I lot of self-help type advice advocates a positive attitude, just thinking you can do something. But how do you really know you can do something? Maybe you can't and the advice to have a positive attitude, an empty optimism, will be next to useless.
So how do you know you can do scholarly writing?
In the first place, you might not have a realistic notion of how hard or easy it really is. If you think of it as easy, you might get into trouble by being overconfident. On the other hand, if you think of it as impossibly difficult, you'll never get anywhere.
It's something that a lot of people do, and it's not very difficult at the lowest levels. Publishing a graduate student seminar paper in a second line journal, for example, is not infrequent. On the other hand, rising to be one of the top scholars in your subfield is fairly difficult.
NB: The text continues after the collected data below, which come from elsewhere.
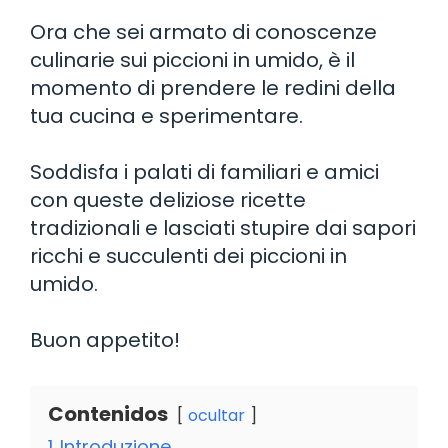
Ora che sei armato di conoscenze
culinarie sui piccioni in umido, è il
momento di prendere le redini della
tua cucina e sperimentare.
Soddisfa i palati di familiari e amici
con queste deliziose ricette
tradizionali e lasciati stupire dai sapori
ricchi e succulenti dei piccioni in
umido.
Buon appetito!
Contenidos
ocultar
1
Introduzione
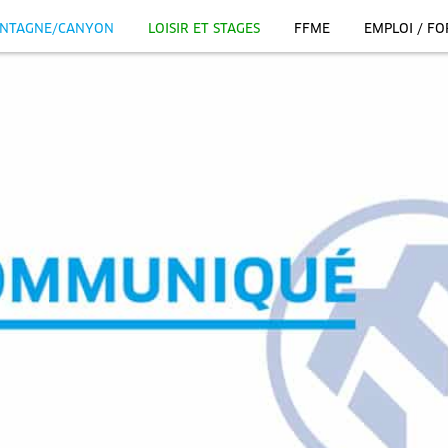
NTAGNE/CANYON
LOISIR ET STAGES
FFME
EMPLOI / F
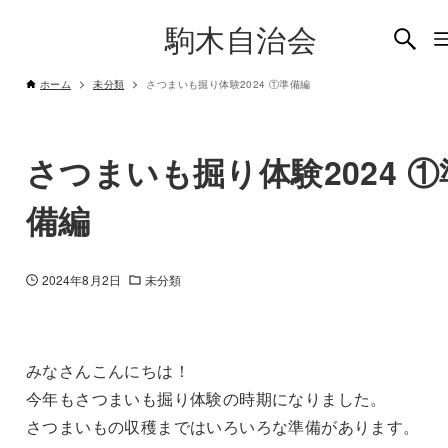
駒木自治会
ホーム
未分類
さつまいも掘り体験2024 ①準備編
さつまいも掘り体験2024 ①
備編
2024年8月2日
未分類
みなさんこんにちは！
今年もさつまいも掘り体験の時期になりました。
さつまいもの収穫まではいろいろな準備があります。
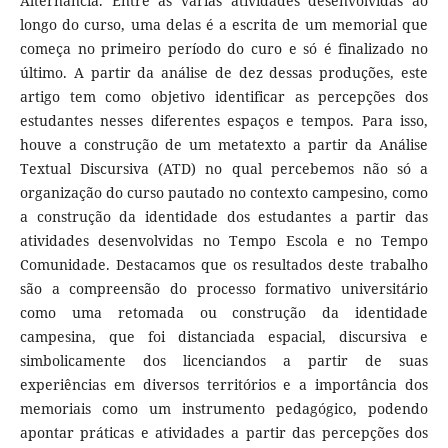
Alternância. Entre as várias atividades desenvolvidas ao
longo do curso, uma delas é a escrita de um memorial que
começa no primeiro período do curo e só é finalizado no
último. A partir da análise de dez dessas produções, este
artigo tem como objetivo identificar as percepções dos
estudantes nesses diferentes espaços e tempos. Para isso,
houve a construção de um metatexto a partir da Análise
Textual Discursiva (ATD) no qual percebemos não só a
organização do curso pautado no contexto campesino, como
a construção da identidade dos estudantes a partir das
atividades desenvolvidas no Tempo Escola e no Tempo
Comunidade. Destacamos que os resultados deste trabalho
são a compreensão do processo formativo universitário
como uma retomada ou construção da identidade
campesina, que foi distanciada espacial, discursiva e
simbolicamente dos licenciandos a partir de suas
experiências em diversos territórios e a importância dos
memoriais como um instrumento pedagógico, podendo
apontar práticas e atividades a partir das percepções dos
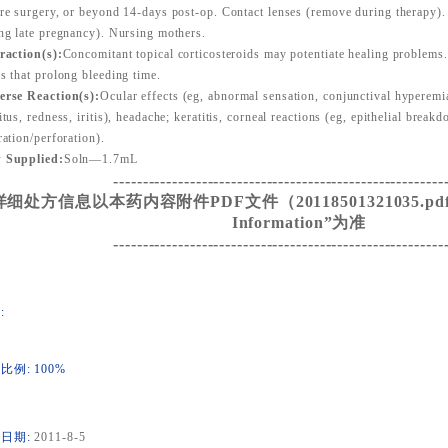
re surgery, or beyond 14-days post-op. Contact lenses (remove during therapy).
ng late pregnancy). Nursing mothers.
raction(s):
Concomitant topical corticosteroids may potentiate healing problems
s that prolong bleeding time.
rse Reaction(s):
Ocular effects (eg, abnormal sensation, conjunctival hyperemia
itus, redness, iritis), headache; keratitis, corneal reactions (eg, epithelial break
ration/perforation).
 Supplied:
Soln—1.7mL
--------------------------------------------------------
细处方信息以本药内容附件PDF文件（20118501321035.pdf）的
Information”为准
--------------------------------------------------------
:
比例: 100%
日期:
2011-8-5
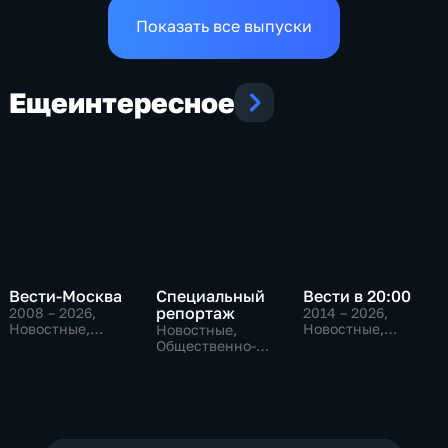
Показать все выпуски
Еще
интересное
Вести-Москва
Специальный
Вести в 20:00
репортаж
2008 – 2026
,
2014 – 2026
,
Новостные,
Новостные,
Новостные,
Общественно-
Общественно-
Общественно-
политические,
политические
политические,
социально-
социально-
экономические
экономические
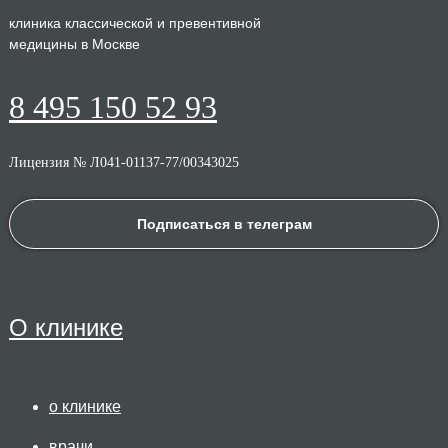
клиника классической и превентивной
медицины в Москве
8 495 150 52 93
Лицензия № Л041-01137-77/00343025
Подписаться в телеграм
О клинике
о клинике
врачи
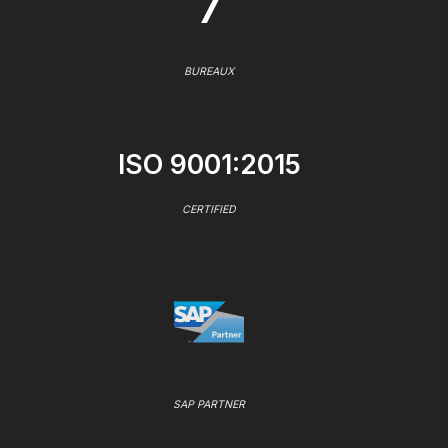
7
BUREAUX
ISO 9001:2015
CERTIFIED
SAP PARTNER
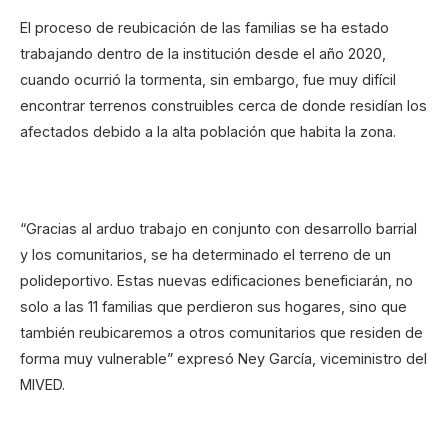
El proceso de reubicación de las familias se ha estado
trabajando dentro de la institución desde el año 2020,
cuando ocurrió la tormenta, sin embargo, fue muy difícil
encontrar terrenos construibles cerca de donde residían los
afectados debido a la alta población que habita la zona.
“Gracias al arduo trabajo en conjunto con desarrollo barrial
y los comunitarios, se ha determinado el terreno de un
polideportivo. Estas nuevas edificaciones beneficiarán, no
solo a las 11 familias que perdieron sus hogares, sino que
también reubicaremos a otros comunitarios que residen de
forma muy vulnerable” expresó Ney García, viceministro del
MIVED.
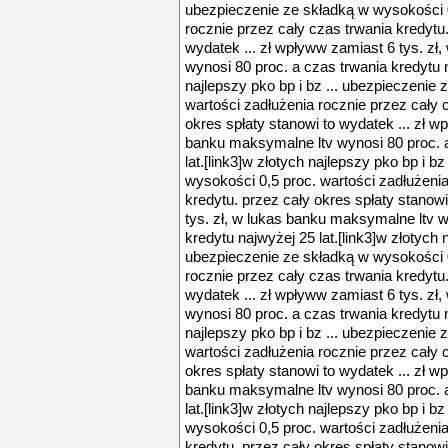
ubezpieczenie ze składką w wysokości 0
rocznie przez cały czas trwania kredytu.
wydatek ... zł wpływw zamiast 6 tys. zł
wynosi 80 proc. a czas trwania kredytu n
najlepszy pko bp i bz ... ubezpieczenie
wartości zadłużenia rocznie przez cały 
okres spłaty stanowi to wydatek ... zł w
banku maksymalne ltv wynosi 80 proc. a
lat.[link3]w złotych najlepszy pko bp i b
wysokości 0,5 proc. wartości zadłużenia
kredytu. przez cały okres spłaty stanowi
tys. zł, w lukas banku maksymalne ltv w
kredytu najwyżej 25 lat.[link3]w złotych n
ubezpieczenie ze składką w wysokości 0
rocznie przez cały czas trwania kredytu.
wydatek ... zł wpływw zamiast 6 tys. zł
wynosi 80 proc. a czas trwania kredytu n
najlepszy pko bp i bz ... ubezpieczenie
wartości zadłużenia rocznie przez cały 
okres spłaty stanowi to wydatek ... zł w
banku maksymalne ltv wynosi 80 proc. a
lat.[link3]w złotych najlepszy pko bp i b
wysokości 0,5 proc. wartości zadłużenia
kredytu. przez cały okres spłaty stanowi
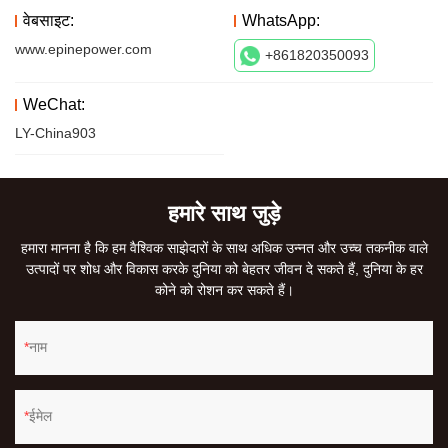
वेबसाइट:
WhatsApp:
www.epinepower.com
+861820350093
WeChat:
LY-China903
हमारे साथ जुड़े
हमारा मानना ​​है कि हम वैश्विक साझेदारों के साथ अधिक उन्नत और उच्च तकनीक वाले
उत्पादों पर शोध और विकास करके दुनिया को बेहतर जीवन दे सकते हैं, दुनिया के हर
कोने को रोशन कर सकते हैं।
नाम
ईमेल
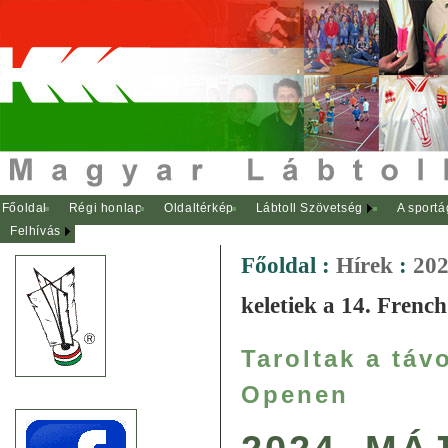
Főoldal
Régi honlap
Oldaltérkép
Lábtoll Szövetség
A sportá
Felhívás
Főoldal
:
Hírek
:
202
keletiek a 14. Fren
Taroltak a táv
Openen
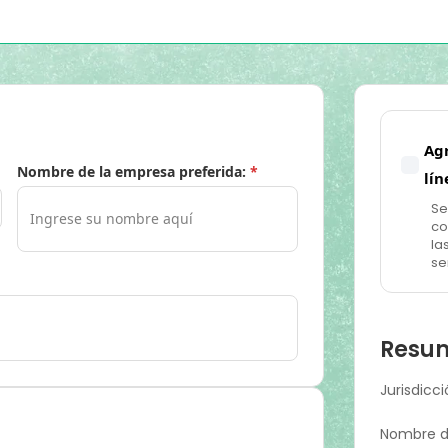
Ag
Nombre de la empresa preferida:
*
lín
Se
co
la
se
Resum
Jurisdicci
Nombre de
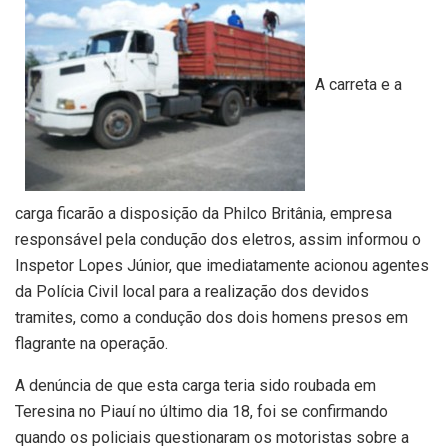
A carreta e a
carga ficarão a disposição da Philco Britânia, empresa
responsável pela condução dos eletros, assim informou o
Inspetor Lopes Júnior, que imediatamente acionou agentes
da Polícia Civil local para a realização dos devidos
tramites, como a condução dos dois homens presos em
flagrante na operação.
A denúncia de que esta carga teria sido roubada em
Teresina no Piauí no último dia 18, foi se confirmando
quando os policiais questionaram os motoristas sobre a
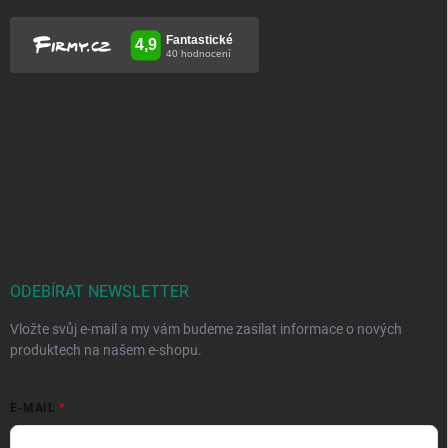
ODEBÍRAT NEWSLETTER
Vložte svůj e-mail a my vám budeme zasílat informace o nových
produktech na našem e-shopu.
E-MAIL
So it's a matter of breaking things down, reverse-engineering top articles in top journals to see how it's done; evaluating the state of a field to see who the best people are and how they got that way. In my case I could see that there were a lot of crappy to mediocre famous scholars in my field, so it was simply a question of putting in the work to do it better. I would automatically be at least among the top few simply by reading more and better and writing it up.
We've all known academics who aren't very smart. We've all met academics who are so intellgent that it hurts to even think about them. The thing is, you don't have to be in the latter category to achieve what you need to.